I’ve been told “Aren’t you feeling better yet? How can you still be sick/in pain?”

I’ve been told “My parents would never let me stay home from school for just cramps”

I’ve been told that I was fine when I wasn’t.

I’ve been told I don’t look sick


But I was never told that it was ok to share my story, until I went to college and found a few people I could be truly vulnerable with.



Chapter 6. How this affects me mentally.

You never really get used to a pain like the one that lingers with severe endometriosis, but other people get used to it for you. When they hear about it the first time there’s a little bit of sympathy, but it shortly becomes the norm. It’s easy for people to forget, and I don’t blame them because I do a pretty stellar job at masking the pain and sickness.


It’s so hard to fully be there in the moment. I can’t ignore the fact that my entire body is consumed with pain every second of every day, and that gives me the disadvantage of not being able to live life to the fullest.


I’ve really struggled with making and keeping friends due to being so mysteriously ill, canceling last minute because of severe flare-ups, and just being a bore because my body is so weak.

The truth is, I think we all long to be understood in whatever trials we are facing. I know I do. It’s lonely suffering in silence, and its really hard to break that silence when people have already seen you laugh or dance or do something cool. Once you give people the impression that you’re a normal person and you’re doing just fine, there’s no escaping that, and it’s really hard for them to envision your pain. I think everyone can relate to this on some level.

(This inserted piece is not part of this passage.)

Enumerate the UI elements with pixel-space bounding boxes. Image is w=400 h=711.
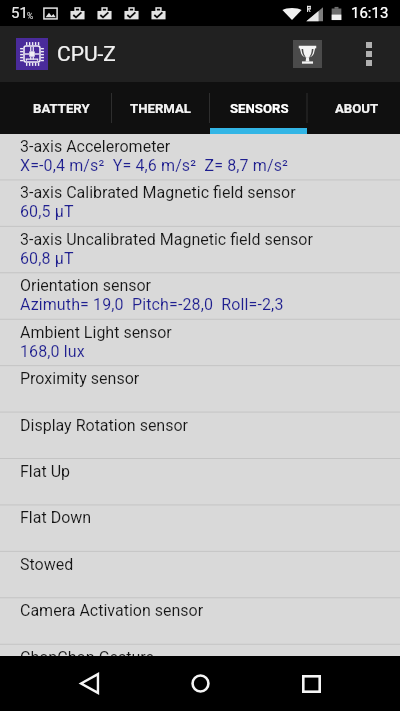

Right now, I am a freshman at Belmont University, my dream college. Despite not looking sick enough to have disability accommodations, I have priority scheduling, which allows me to balance my schedule and pace myself a little differently than a normal student. I have my own room to limit my exposure to other people, noises, germs, and other various things that trigger or make my illness more difficult.


On my beautiful campus with my beautiful mother


It has been a blessing and a curse to move to a new town where no one knows anything about my medical problems. I am meeting tons of people, but it’s challenging not being able to explain certain things about myself. My first semester was brutal in terms of my social life. When I was not in class, I was in my room by myself. Most weekends, I would stay in my room from Thursday night to Monday afternoon when I had class. I felt like everyone was making friends and doing cool things and I was sitting in bed praying that my ovaries don’t fall off and wondering who would be there for me if they did.

If you take anything away from my story, let it be this:


There is a lot of invisibility in this world. Invisible illnesses, and other things that people may be going through that our eyes don’t see are more common than we want to believe. Please stop judging people for medical (physical or mental) issues that seem small. That kid that missed a month of school for “the flu” in 8th grade might actually be fighting a bigger battle.


Also, in a time where we are promoting a positive outward body image, especially for young girls, let’s consider the inside parts of your body as well. It’s time to stop shaming girls for wearing tank tops and shorts, but it’s also time to stop shaming them from speaking out about endometriosis.

And that is why my story needs to be shared. And talked about. And celebrated. I am done suffering in silence, and I am ready to take off the mask.